> [Goal of the exercise]:
Drop every image and restate the entries below word for word.

··· Data records

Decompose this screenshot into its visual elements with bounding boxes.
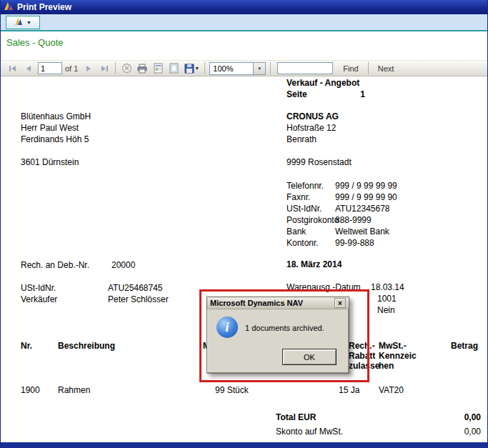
cancel-rendering-button[interactable] <box>119 61 134 76</box>
col-header-vat-l3: hen <box>379 361 394 371</box>
company-street: Hofstraße 12 <box>287 123 336 133</box>
contact-value: 999 / 9 99 99 90 <box>335 192 397 202</box>
find-next-button[interactable]: Next <box>372 63 401 74</box>
page-count-label: of 1 <box>65 64 78 73</box>
print-button[interactable] <box>134 61 150 76</box>
next-page-icon <box>84 64 94 73</box>
vat-reg-label: USt-IdNr. <box>21 283 56 293</box>
nav-logo-icon <box>14 17 24 28</box>
recipient-line: Ferdinands Höh 5 <box>21 134 89 144</box>
col-header-discount-l3: zulasse <box>349 361 379 371</box>
page-setup-button[interactable] <box>166 61 181 76</box>
recipient-city: 3601 Dürnstein <box>21 157 79 167</box>
zoom-value: 100% <box>209 62 254 75</box>
export-button[interactable]: ▼ <box>181 61 201 76</box>
col-header-amount: Betrag <box>429 341 478 351</box>
contact-label: USt-IdNr. <box>287 204 322 214</box>
dialog-titlebar: Microsoft Dynamics NAV × <box>207 297 349 309</box>
previous-page-icon <box>24 64 34 73</box>
report-toolbar: of 1 <box>1 60 487 76</box>
print-layout-button[interactable] <box>150 61 166 76</box>
first-page-icon <box>8 64 18 73</box>
order-number-value: 1001 <box>377 294 397 304</box>
salesperson-value: Peter Schlösser <box>108 294 169 304</box>
total-label: Total EUR <box>276 412 316 422</box>
contact-value: Weltweit Bank <box>335 227 389 237</box>
contact-label: Faxnr. <box>287 192 310 202</box>
row-vat-code: VAT20 <box>379 385 404 395</box>
toolbar-separator <box>368 62 369 74</box>
ok-button[interactable]: OK <box>282 349 337 365</box>
toolbar-separator <box>115 62 116 74</box>
bill-to-label: Rech. an Deb.-Nr. <box>21 260 89 270</box>
col-header-description: Beschreibung <box>58 341 115 351</box>
window-bottom-border <box>1 442 487 448</box>
menu-bar: ▼ <box>1 14 487 31</box>
chevron-down-icon: ▼ <box>26 20 31 25</box>
col-header-discount-l2: Rabatt <box>349 351 375 361</box>
page-title: Sales - Quote <box>6 37 64 48</box>
contact-value: ATU12345678 <box>335 204 390 214</box>
last-page-icon <box>99 64 109 73</box>
search-input[interactable] <box>277 62 333 74</box>
flag-value: Nein <box>377 305 395 315</box>
col-header-vat-l1: MwSt.- <box>379 341 407 351</box>
recipient-line: Blütenhaus GmbH <box>21 111 91 121</box>
zoom-select[interactable]: 100% ▼ <box>209 62 266 75</box>
toolbar-separator <box>204 62 205 74</box>
page-setup-icon <box>169 63 179 74</box>
dialog-close-button[interactable]: × <box>334 298 346 308</box>
col-header-vat-l2: Kennzeic <box>379 351 417 361</box>
recipient-line: Herr Paul West <box>21 123 79 133</box>
contact-label: Kontonr. <box>287 238 319 248</box>
dialog-title: Microsoft Dynamics NAV <box>210 299 334 307</box>
cancel-icon <box>121 63 132 74</box>
report-page-number: 1 <box>315 89 365 99</box>
vat-reg-value: ATU25468745 <box>108 283 163 293</box>
dialog-message: 1 documents archived. <box>245 324 324 332</box>
first-page-button[interactable] <box>5 61 21 76</box>
contact-value: 999 / 9 99 99 99 <box>335 181 397 191</box>
contact-value: 99-99-888 <box>335 238 374 248</box>
row-quantity: 99 Stück <box>215 385 249 395</box>
company-city: 9999 Rosenstadt <box>287 157 352 167</box>
print-preview-window: Print Preview ▼ Sales - Quote <box>0 0 488 448</box>
window-title: Print Preview <box>17 2 71 12</box>
page-number-input[interactable] <box>38 62 62 74</box>
row-discount: 15 Ja <box>339 385 359 395</box>
info-icon: i <box>216 317 238 338</box>
col-header-discount-l1: Rech.- <box>349 341 375 351</box>
shipment-date-value: 18.03.14 <box>371 282 404 292</box>
company-district: Benrath <box>287 134 317 144</box>
print-layout-icon <box>153 63 164 74</box>
toolbar-separator <box>270 62 271 74</box>
window-titlebar: Print Preview <box>1 0 487 14</box>
nav-menu-button[interactable]: ▼ <box>6 16 40 29</box>
skonto-label: Skonto auf MwSt. <box>276 427 343 437</box>
message-dialog: Microsoft Dynamics NAV × i 1 documents a… <box>206 297 349 374</box>
next-page-button[interactable] <box>81 61 96 76</box>
contact-label: Bank <box>287 227 306 237</box>
company-name: CRONUS AG <box>287 111 339 121</box>
bill-to-value: 20000 <box>111 260 135 270</box>
app-logo-icon <box>4 1 14 14</box>
last-page-button[interactable] <box>96 61 112 76</box>
previous-page-button[interactable] <box>21 61 36 76</box>
zoom-caret-icon: ▼ <box>254 62 266 75</box>
contact-label: Telefonnr. <box>287 181 324 191</box>
row-item-no: 1900 <box>21 385 40 395</box>
shipment-date-label: Warenausg.-Datum <box>287 282 361 292</box>
skonto-value: 0,00 <box>429 427 481 437</box>
report-page-label: Seite <box>287 89 307 99</box>
total-value: 0,00 <box>429 412 481 422</box>
report-title: Verkauf - Angebot <box>287 78 359 88</box>
row-description: Rahmen <box>58 385 90 395</box>
save-export-icon <box>184 63 194 74</box>
salesperson-label: Verkäufer <box>21 294 57 304</box>
document-date: 18. März 2014 <box>287 259 342 269</box>
contact-value: 888-9999 <box>335 215 372 225</box>
find-button[interactable]: Find <box>337 63 364 74</box>
export-caret-icon: ▼ <box>194 66 199 71</box>
contact-label: Postgirokonto <box>287 215 339 225</box>
col-header-nr: Nr. <box>21 341 32 351</box>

······

> [Answer to the exercise]:
Decompose this screenshot into its visual elements with bounding boxes.
cancel-rendering-button[interactable] <box>119 61 134 76</box>
col-header-vat-l3: hen <box>379 361 394 371</box>
company-street: Hofstraße 12 <box>287 123 336 133</box>
contact-value: 999 / 9 99 99 90 <box>335 192 397 202</box>
find-next-button[interactable]: Next <box>372 63 401 74</box>
page-count-label: of 1 <box>65 64 78 73</box>
print-button[interactable] <box>134 61 150 76</box>
next-page-icon <box>84 64 94 73</box>
vat-reg-label: USt-IdNr. <box>21 283 56 293</box>
nav-logo-icon <box>14 17 24 28</box>
recipient-line: Ferdinands Höh 5 <box>21 134 89 144</box>
col-header-discount-l3: zulasse <box>349 361 379 371</box>
page-setup-button[interactable] <box>166 61 181 76</box>
recipient-city: 3601 Dürnstein <box>21 157 79 167</box>
zoom-value: 100% <box>209 62 254 75</box>
export-button[interactable]: ▼ <box>181 61 201 76</box>
col-header-amount: Betrag <box>429 341 478 351</box>
contact-label: USt-IdNr. <box>287 204 322 214</box>
dialog-titlebar: Microsoft Dynamics NAV × <box>207 297 349 309</box>
previous-page-icon <box>24 64 34 73</box>
report-toolbar: of 1 <box>1 60 487 76</box>
print-layout-button[interactable] <box>150 61 166 76</box>
first-page-icon <box>8 64 18 73</box>
order-number-value: 1001 <box>377 294 397 304</box>
salesperson-value: Peter Schlösser <box>108 294 169 304</box>
total-label: Total EUR <box>276 412 316 422</box>
contact-value: Weltweit Bank <box>335 227 389 237</box>
contact-label: Faxnr. <box>287 192 310 202</box>
row-vat-code: VAT20 <box>379 385 404 395</box>
toolbar-separator <box>368 62 369 74</box>
ok-button[interactable]: OK <box>282 349 337 365</box>
toolbar-separator <box>115 62 116 74</box>
bill-to-label: Rech. an Deb.-Nr. <box>21 260 89 270</box>
col-header-description: Beschreibung <box>58 341 115 351</box>
window-bottom-border <box>1 442 487 448</box>
menu-bar: ▼ <box>1 14 487 31</box>
chevron-down-icon: ▼ <box>26 20 31 25</box>
col-header-discount-l2: Rabatt <box>349 351 375 361</box>
page-title: Sales - Quote <box>6 37 64 48</box>
contact-value: ATU12345678 <box>335 204 390 214</box>
last-page-icon <box>99 64 109 73</box>
search-input[interactable] <box>277 62 333 74</box>
flag-value: Nein <box>377 305 395 315</box>
col-header-vat-l1: MwSt.- <box>379 341 407 351</box>
recipient-line: Blütenhaus GmbH <box>21 111 91 121</box>
zoom-select[interactable]: 100% ▼ <box>209 62 266 75</box>
toolbar-separator <box>204 62 205 74</box>
page-setup-icon <box>169 63 179 74</box>
dialog-close-button[interactable]: × <box>334 298 346 308</box>
col-header-vat-l2: Kennzeic <box>379 351 417 361</box>
recipient-line: Herr Paul West <box>21 123 79 133</box>
contact-label: Kontonr. <box>287 238 319 248</box>
dialog-title: Microsoft Dynamics NAV <box>210 299 334 307</box>
cancel-icon <box>121 63 132 74</box>
report-page-number: 1 <box>315 89 365 99</box>
vat-reg-value: ATU25468745 <box>108 283 163 293</box>
dialog-message: 1 documents archived. <box>245 324 324 332</box>
first-page-button[interactable] <box>5 61 21 76</box>
contact-value: 999 / 9 99 99 99 <box>335 181 397 191</box>
contact-value: 99-99-888 <box>335 238 374 248</box>
row-quantity: 99 Stück <box>215 385 249 395</box>
company-city: 9999 Rosenstadt <box>287 157 352 167</box>
print-preview-window: Print Preview ▼ Sales - Quote <box>0 0 488 448</box>
window-title: Print Preview <box>17 2 71 12</box>
page-number-input[interactable] <box>38 62 62 74</box>
row-discount: 15 Ja <box>339 385 359 395</box>
info-icon: i <box>216 317 238 338</box>
col-header-discount-l1: Rech.- <box>349 341 375 351</box>
shipment-date-value: 18.03.14 <box>371 282 404 292</box>
company-district: Benrath <box>287 134 317 144</box>
print-layout-icon <box>153 63 164 74</box>
toolbar-separator <box>270 62 271 74</box>
window-titlebar: Print Preview <box>1 0 487 14</box>
nav-menu-button[interactable]: ▼ <box>6 16 40 29</box>
skonto-label: Skonto auf MwSt. <box>276 427 343 437</box>
message-dialog: Microsoft Dynamics NAV × i 1 documents a… <box>206 297 349 374</box>
next-page-button[interactable] <box>81 61 96 76</box>
contact-label: Bank <box>287 227 306 237</box>
company-name: CRONUS AG <box>287 111 339 121</box>
bill-to-value: 20000 <box>111 260 135 270</box>
app-logo-icon <box>4 1 14 14</box>
last-page-button[interactable] <box>96 61 112 76</box>
previous-page-button[interactable] <box>21 61 36 76</box>
zoom-caret-icon: ▼ <box>254 62 266 75</box>
contact-label: Telefonnr. <box>287 181 324 191</box>
row-item-no: 1900 <box>21 385 40 395</box>
shipment-date-label: Warenausg.-Datum <box>287 282 361 292</box>
skonto-value: 0,00 <box>429 427 481 437</box>
report-page-label: Seite <box>287 89 307 99</box>
total-value: 0,00 <box>429 412 481 422</box>
report-title: Verkauf - Angebot <box>287 78 359 88</box>
row-description: Rahmen <box>58 385 90 395</box>
save-export-icon <box>184 63 194 74</box>
salesperson-label: Verkäufer <box>21 294 57 304</box>
document-date: 18. März 2014 <box>287 259 342 269</box>
contact-value: 888-9999 <box>335 215 372 225</box>
find-button[interactable]: Find <box>337 63 364 74</box>
export-caret-icon: ▼ <box>194 66 199 71</box>
contact-label: Postgirokonto <box>287 215 339 225</box>
col-header-nr: Nr. <box>21 341 32 351</box>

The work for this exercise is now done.